The Low-Energy Fixed Points of Random Quantum Spin Chains

TL;DR

This paper studies disordered quantum spin chains, revealing a universality class characterized by large effective spins and specific low-temperature behaviors, with fixed points influenced by initial disorder distributions.

Contribution

It introduces a real-space renormalization group analysis showing a universality class with large spins and fixed points with non-universal exponents in disordered quantum spin chains.

Findings

Systems exhibit a large-spin phase with diverging magnetic susceptibility.

The specific heat vanishes as T^delta |ln T| with delta approximately 0.44.
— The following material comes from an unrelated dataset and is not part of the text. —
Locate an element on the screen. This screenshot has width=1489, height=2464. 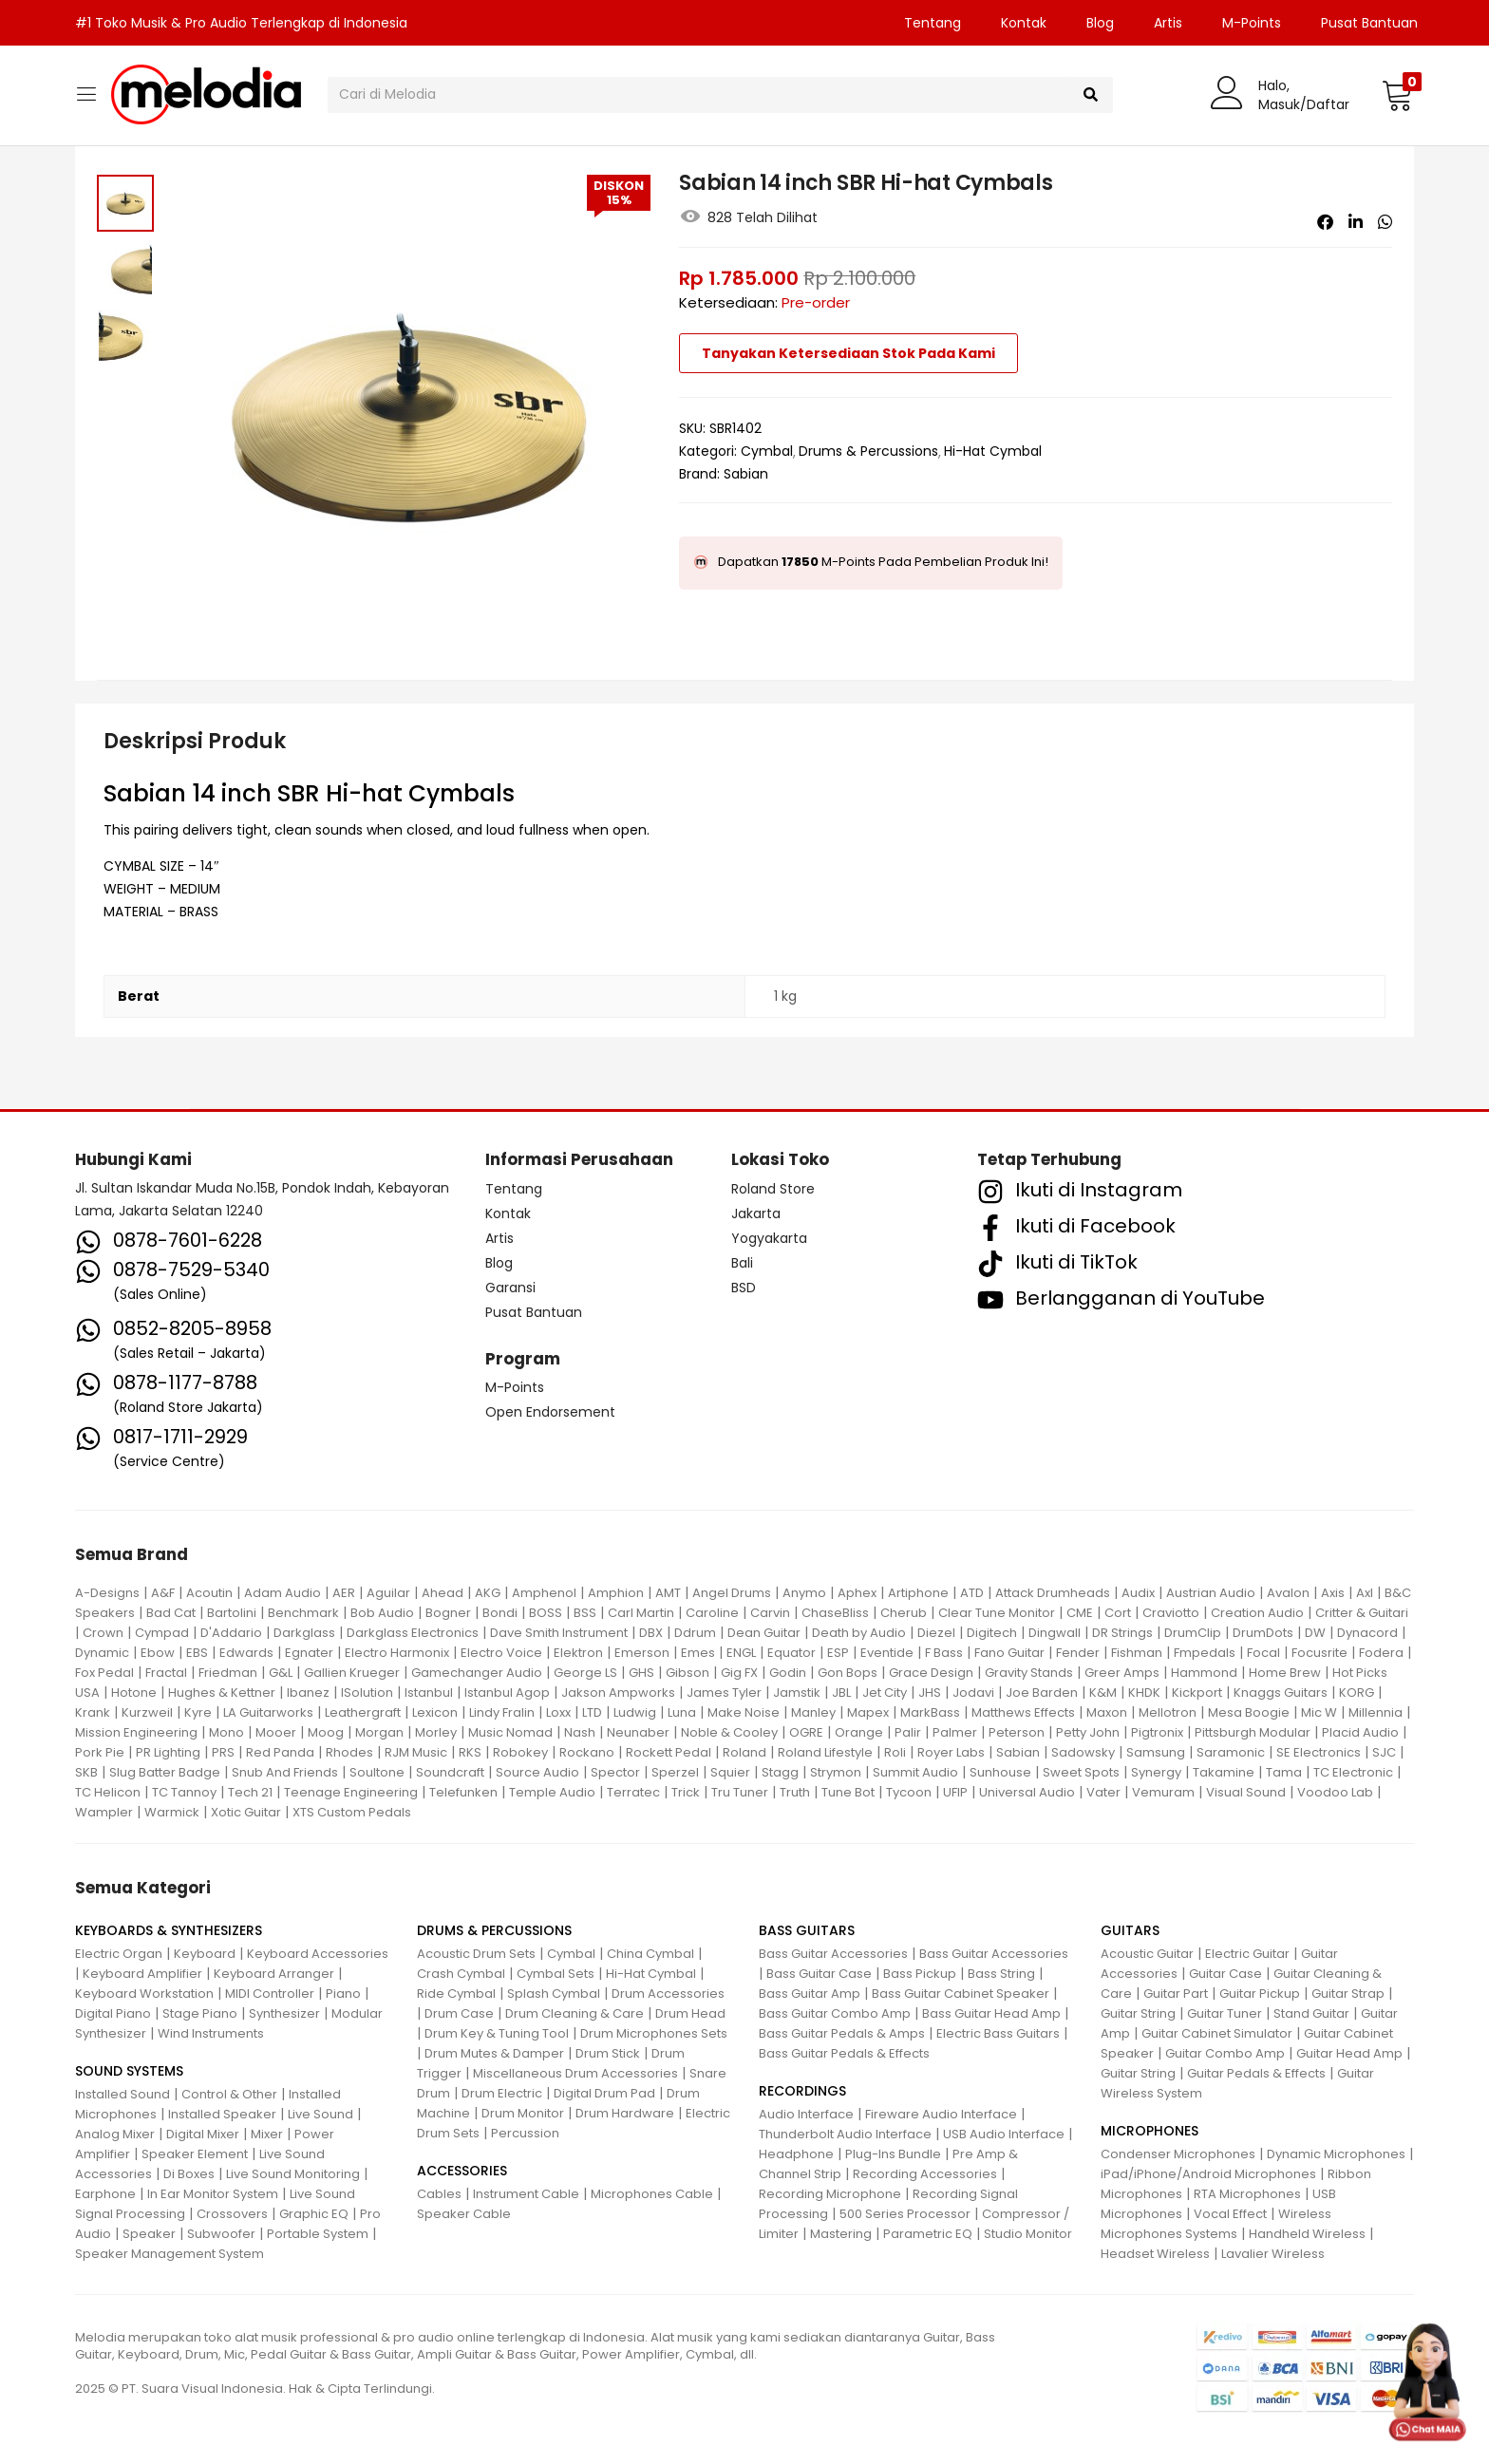 EBS is located at coordinates (197, 1653). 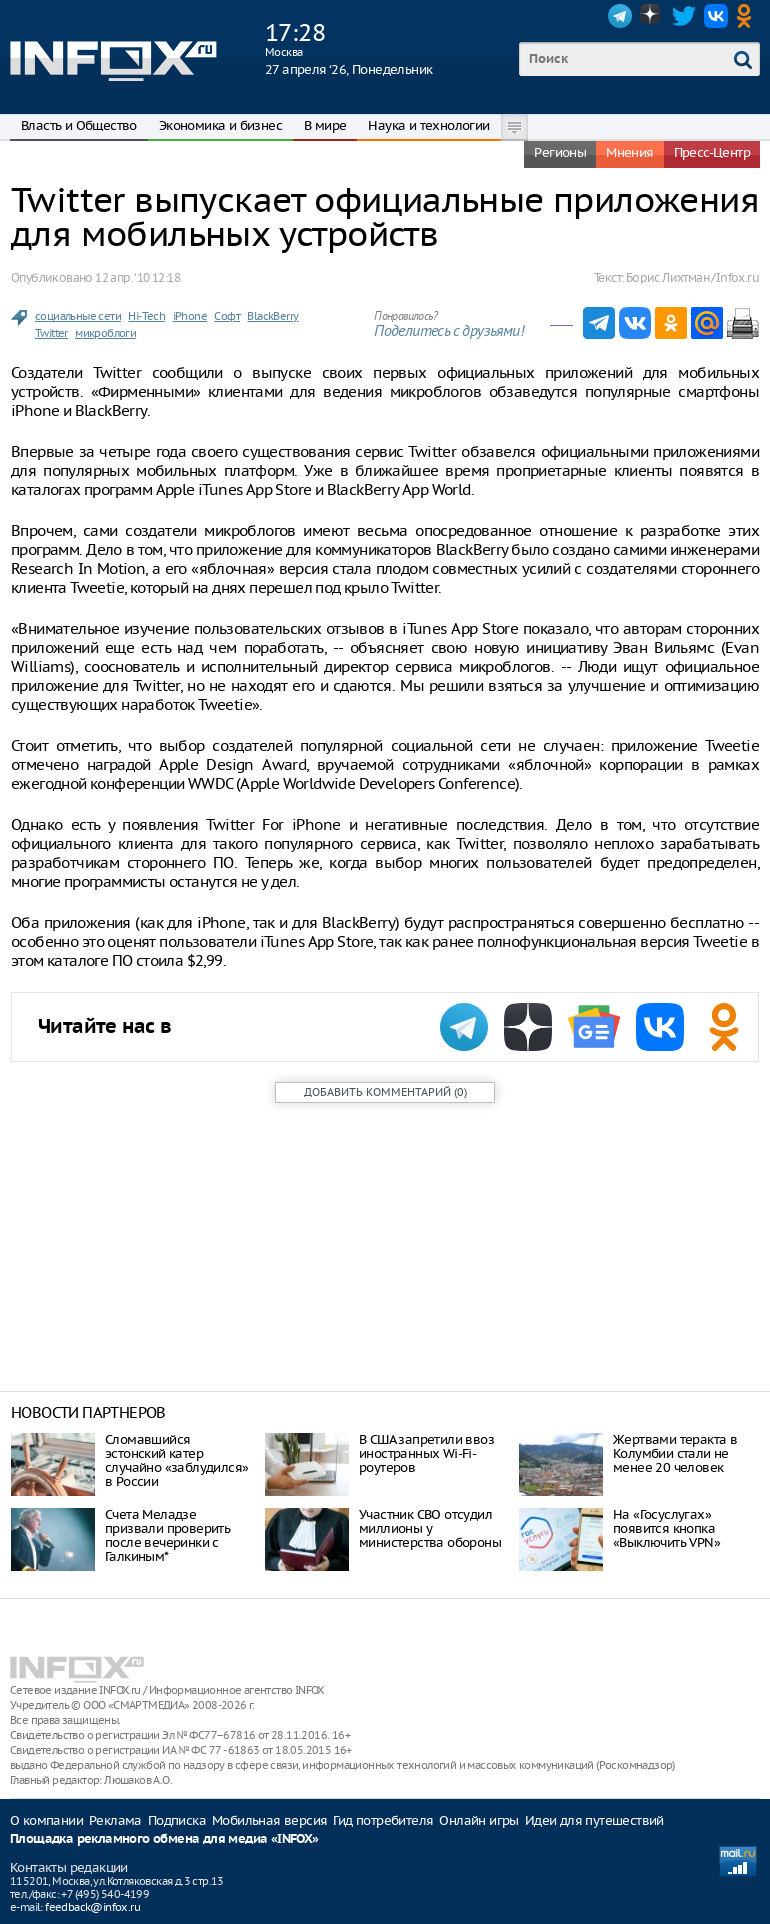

Fixed-point distributions depend on initial disorder, indicating a line of fixed points.

Abstract

The one-dimensional isotropic quantum Heisenberg spin systems with random couplings and random spin sizes are investigated using a real-space renormalization group scheme. It is demonstrated that these systems belong to a universality class of disordered spin systems, characterized by weakly coupled large effective spins. In this large-spin phase the uniform magnetic susceptibility diverges as 1/T with a non-universal Curie constant at low temperatures T, while the specific heat vanishes as T^delta |ln T| for T->0. For broad range of initial distributions of couplings and spin sizes the distribution functions approach a single fixed-point form, where delta \approx 0.44. For some singular initial distributions, however, fixed-point distributions have non-universal values of delta, suggesting that there is a line of fixed points.